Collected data
· · · ·
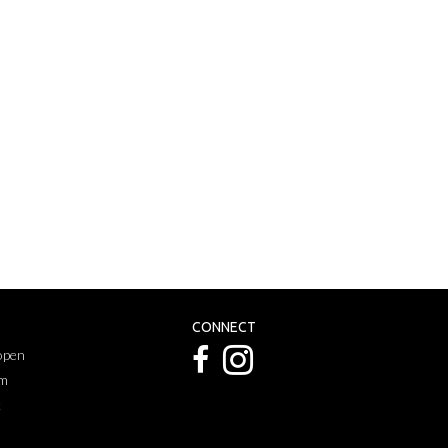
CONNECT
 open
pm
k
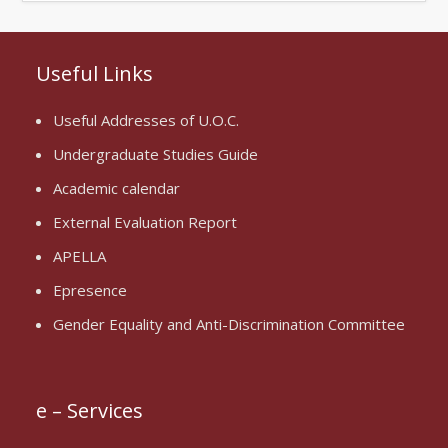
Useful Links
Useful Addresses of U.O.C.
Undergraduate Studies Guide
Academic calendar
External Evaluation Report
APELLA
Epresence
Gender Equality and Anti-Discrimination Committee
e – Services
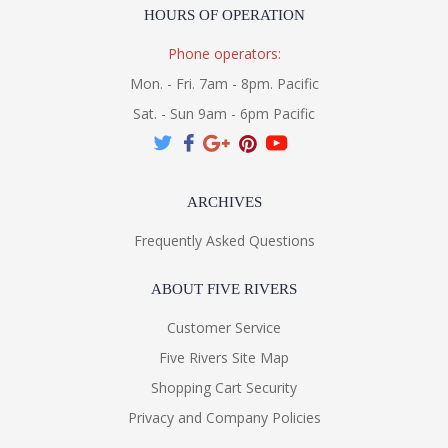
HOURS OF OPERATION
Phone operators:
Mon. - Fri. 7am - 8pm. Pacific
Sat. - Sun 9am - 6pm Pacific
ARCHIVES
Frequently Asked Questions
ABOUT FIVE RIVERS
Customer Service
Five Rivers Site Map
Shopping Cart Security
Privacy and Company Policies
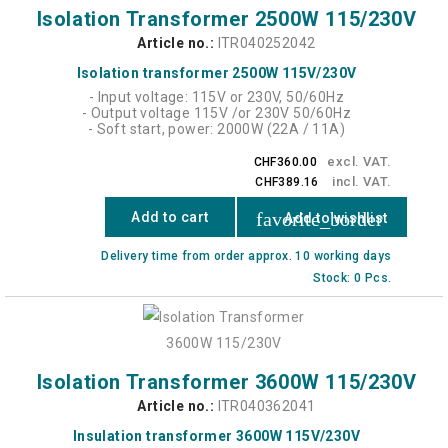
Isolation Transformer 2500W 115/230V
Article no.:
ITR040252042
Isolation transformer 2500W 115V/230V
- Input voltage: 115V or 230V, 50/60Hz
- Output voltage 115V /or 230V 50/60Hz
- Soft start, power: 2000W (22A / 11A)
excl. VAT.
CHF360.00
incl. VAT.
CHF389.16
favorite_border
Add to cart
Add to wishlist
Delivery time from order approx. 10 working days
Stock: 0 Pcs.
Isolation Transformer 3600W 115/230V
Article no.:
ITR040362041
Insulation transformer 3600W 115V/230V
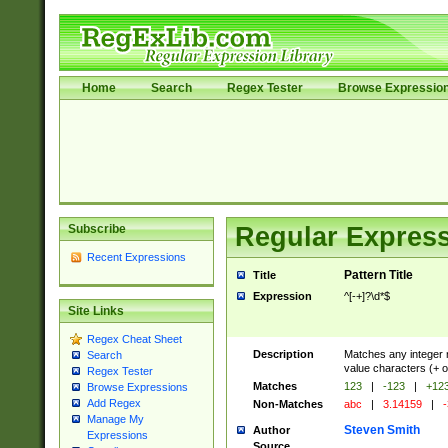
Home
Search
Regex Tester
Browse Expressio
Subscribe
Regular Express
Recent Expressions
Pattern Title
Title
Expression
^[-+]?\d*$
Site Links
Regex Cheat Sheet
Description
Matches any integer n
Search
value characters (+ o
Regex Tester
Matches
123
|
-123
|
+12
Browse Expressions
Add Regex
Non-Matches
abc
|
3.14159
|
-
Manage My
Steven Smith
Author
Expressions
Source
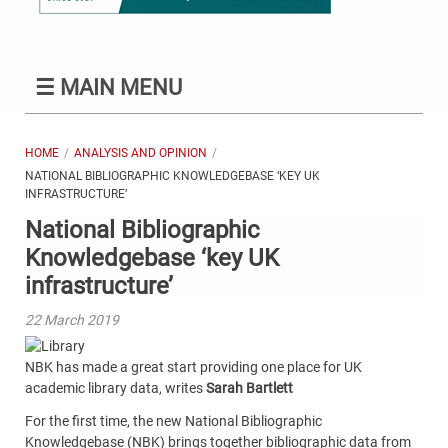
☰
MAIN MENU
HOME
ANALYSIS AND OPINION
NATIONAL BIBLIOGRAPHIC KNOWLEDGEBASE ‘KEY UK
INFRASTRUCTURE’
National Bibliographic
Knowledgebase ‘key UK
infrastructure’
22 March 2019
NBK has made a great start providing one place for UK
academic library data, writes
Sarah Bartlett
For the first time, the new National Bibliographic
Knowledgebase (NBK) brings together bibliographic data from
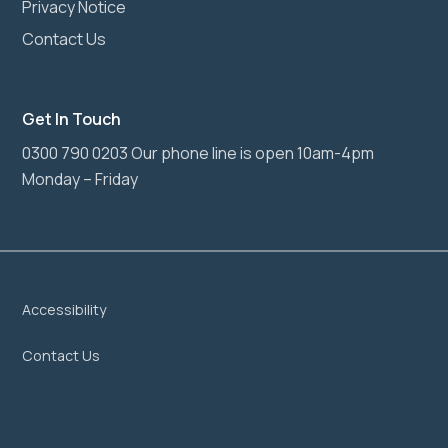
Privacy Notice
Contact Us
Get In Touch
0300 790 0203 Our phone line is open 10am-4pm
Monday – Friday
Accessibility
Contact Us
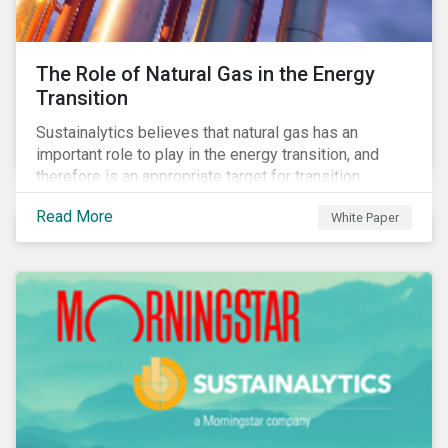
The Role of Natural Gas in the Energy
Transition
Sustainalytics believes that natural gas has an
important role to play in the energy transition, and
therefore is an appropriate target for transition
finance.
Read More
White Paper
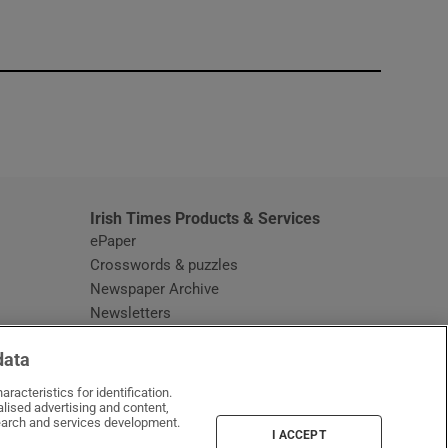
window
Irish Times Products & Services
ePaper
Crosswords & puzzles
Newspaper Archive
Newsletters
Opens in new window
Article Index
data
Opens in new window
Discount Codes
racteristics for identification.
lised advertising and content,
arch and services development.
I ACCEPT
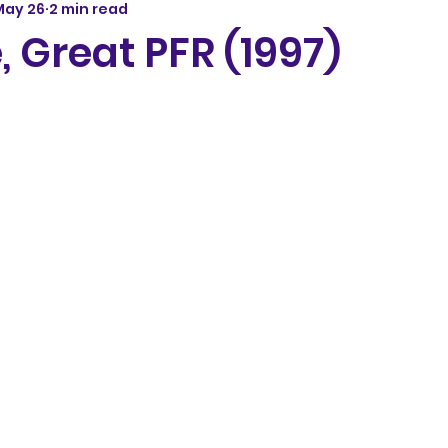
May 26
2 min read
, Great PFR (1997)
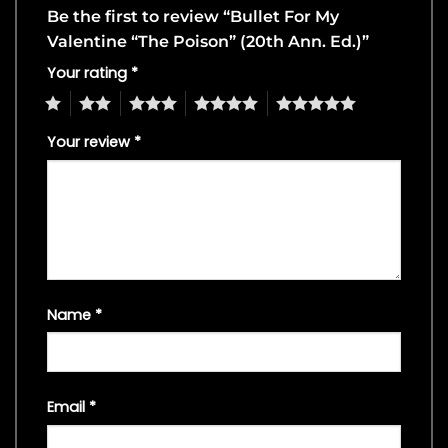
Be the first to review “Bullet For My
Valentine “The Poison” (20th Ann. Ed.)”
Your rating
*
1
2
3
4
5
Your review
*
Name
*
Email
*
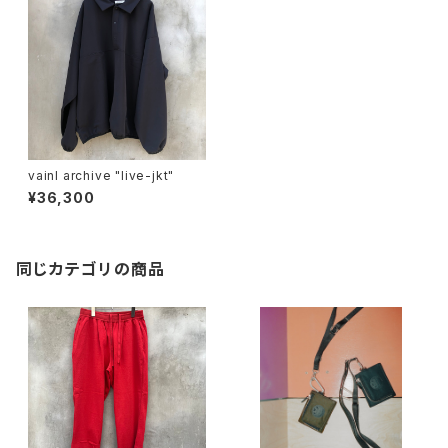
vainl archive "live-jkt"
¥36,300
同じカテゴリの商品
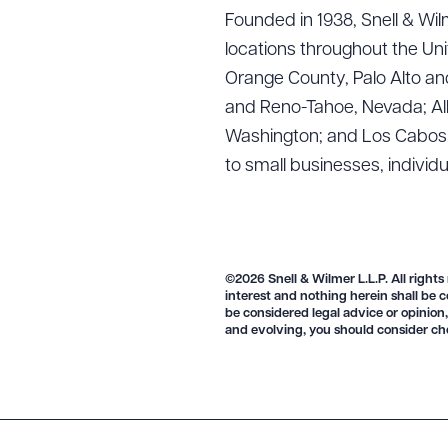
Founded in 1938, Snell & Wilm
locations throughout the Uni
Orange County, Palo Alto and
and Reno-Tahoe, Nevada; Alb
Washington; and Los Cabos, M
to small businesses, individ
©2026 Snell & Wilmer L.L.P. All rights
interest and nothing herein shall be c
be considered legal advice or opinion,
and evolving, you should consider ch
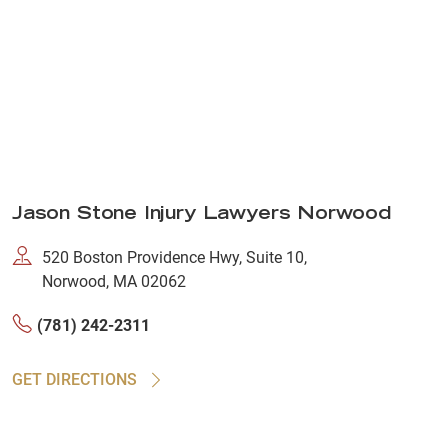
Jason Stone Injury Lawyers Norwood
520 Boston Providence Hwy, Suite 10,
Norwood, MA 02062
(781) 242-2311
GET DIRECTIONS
· · · ·
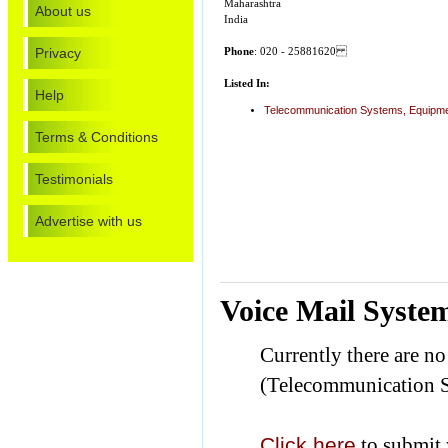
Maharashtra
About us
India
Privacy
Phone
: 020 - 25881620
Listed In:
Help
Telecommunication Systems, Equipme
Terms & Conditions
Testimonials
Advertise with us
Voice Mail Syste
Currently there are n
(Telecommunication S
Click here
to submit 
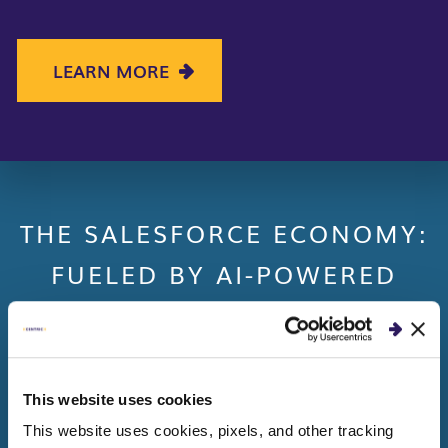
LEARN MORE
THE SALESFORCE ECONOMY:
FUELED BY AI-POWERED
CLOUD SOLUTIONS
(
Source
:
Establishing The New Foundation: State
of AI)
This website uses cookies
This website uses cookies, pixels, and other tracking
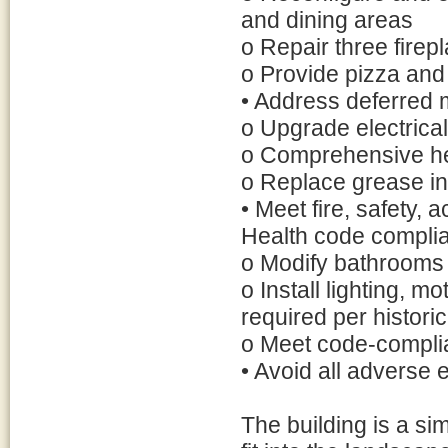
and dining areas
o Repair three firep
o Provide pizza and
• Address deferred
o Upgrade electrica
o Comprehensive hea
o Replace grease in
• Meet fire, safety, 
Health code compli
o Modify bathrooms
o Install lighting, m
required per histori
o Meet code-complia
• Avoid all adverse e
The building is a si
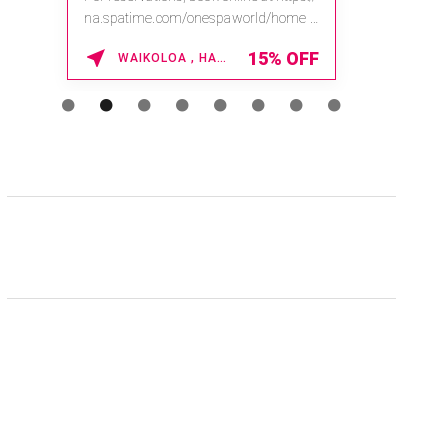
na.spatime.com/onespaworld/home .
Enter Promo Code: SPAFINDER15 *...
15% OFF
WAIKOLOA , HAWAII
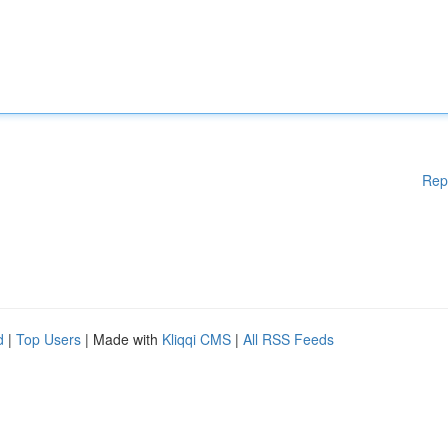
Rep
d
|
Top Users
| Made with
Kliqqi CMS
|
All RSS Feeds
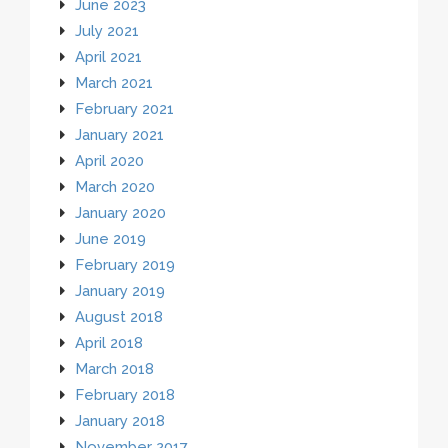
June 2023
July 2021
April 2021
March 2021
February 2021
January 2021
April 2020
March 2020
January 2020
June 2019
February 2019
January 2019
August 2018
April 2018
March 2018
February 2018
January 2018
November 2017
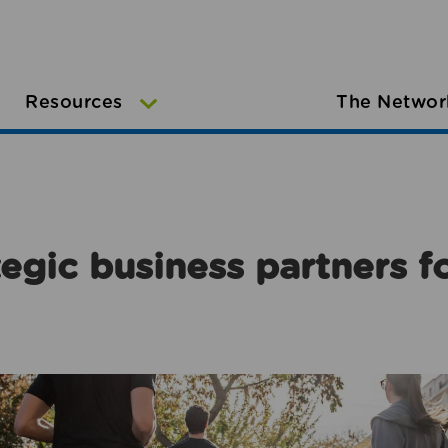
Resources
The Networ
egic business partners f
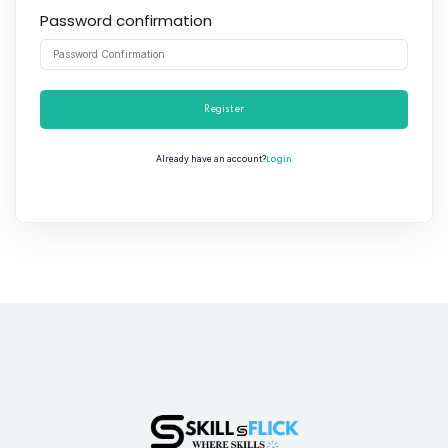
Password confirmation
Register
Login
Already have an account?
· · · ·
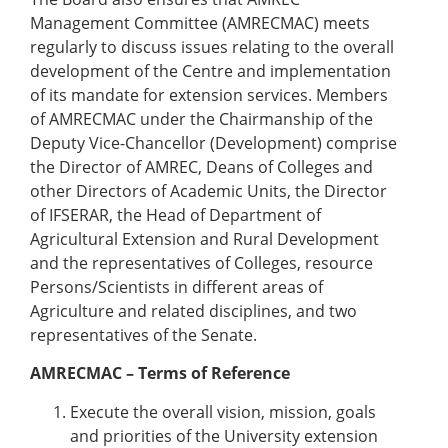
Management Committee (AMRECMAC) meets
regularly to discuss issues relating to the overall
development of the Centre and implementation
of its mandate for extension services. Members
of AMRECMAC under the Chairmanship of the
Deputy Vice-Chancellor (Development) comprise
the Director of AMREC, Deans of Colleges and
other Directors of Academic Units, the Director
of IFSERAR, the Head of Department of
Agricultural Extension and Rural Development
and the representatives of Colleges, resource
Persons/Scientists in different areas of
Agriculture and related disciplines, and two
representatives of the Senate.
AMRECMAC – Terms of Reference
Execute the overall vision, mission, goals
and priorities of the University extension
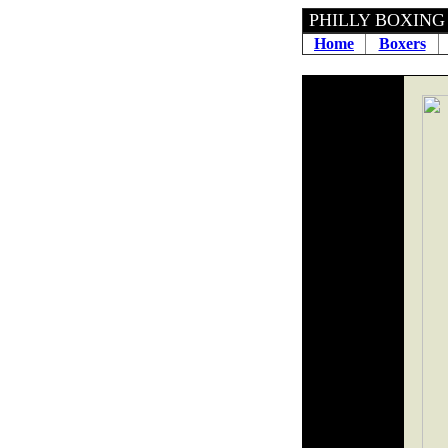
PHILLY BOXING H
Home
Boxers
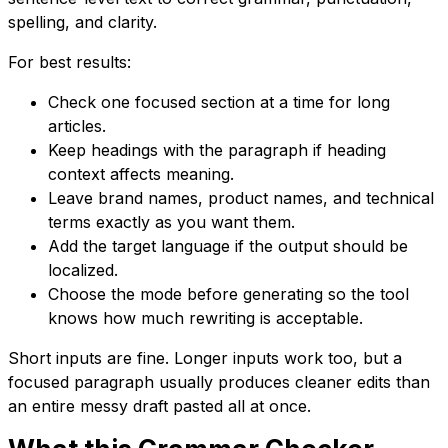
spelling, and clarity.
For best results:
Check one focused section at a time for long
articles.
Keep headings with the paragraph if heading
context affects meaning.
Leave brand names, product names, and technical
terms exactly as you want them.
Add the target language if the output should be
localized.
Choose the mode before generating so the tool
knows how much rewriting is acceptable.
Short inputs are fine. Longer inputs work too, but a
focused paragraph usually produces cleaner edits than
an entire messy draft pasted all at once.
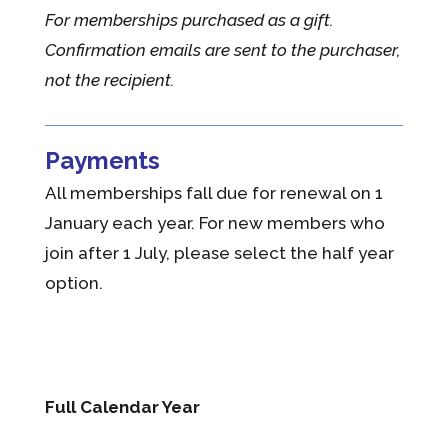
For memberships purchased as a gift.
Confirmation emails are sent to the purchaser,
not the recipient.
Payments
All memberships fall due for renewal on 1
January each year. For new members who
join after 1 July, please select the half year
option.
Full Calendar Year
· · · ·
Wherever the string "voltage" appears in the entries, copy that line.

#### SOLUTION FOR THIS TASK
- Input voltage: 115V or 230V, 50/60Hz
- Output voltage 115V /or 230V 50/60Hz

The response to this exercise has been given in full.